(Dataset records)
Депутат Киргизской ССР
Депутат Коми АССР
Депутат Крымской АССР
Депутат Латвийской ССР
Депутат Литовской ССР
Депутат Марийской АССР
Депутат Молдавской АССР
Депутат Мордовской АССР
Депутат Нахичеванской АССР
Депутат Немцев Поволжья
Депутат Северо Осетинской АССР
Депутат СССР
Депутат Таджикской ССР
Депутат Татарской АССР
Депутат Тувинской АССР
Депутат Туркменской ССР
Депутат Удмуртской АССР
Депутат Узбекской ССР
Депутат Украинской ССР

▶ [About this exercise]: What you return should match the data character for character.

▶ [Task output]:
Депутат Киргизской ССР
Депутат Коми АССР
Депутат Крымской АССР
Депутат Латвийской ССР
Депутат Литовской ССР
Депутат Марийской АССР
Депутат Молдавской АССР
Депутат Мордовской АССР
Депутат Нахичеванской АССР
Депутат Немцев Поволжья
Депутат Северо Осетинской АССР
Депутат СССР
Депутат Таджикской ССР
Депутат Татарской АССР
Депутат Тувинской АССР
Депутат Туркменской ССР
Депутат Удмуртской АССР
Депутат Узбекской ССР
Депутат Украинской ССР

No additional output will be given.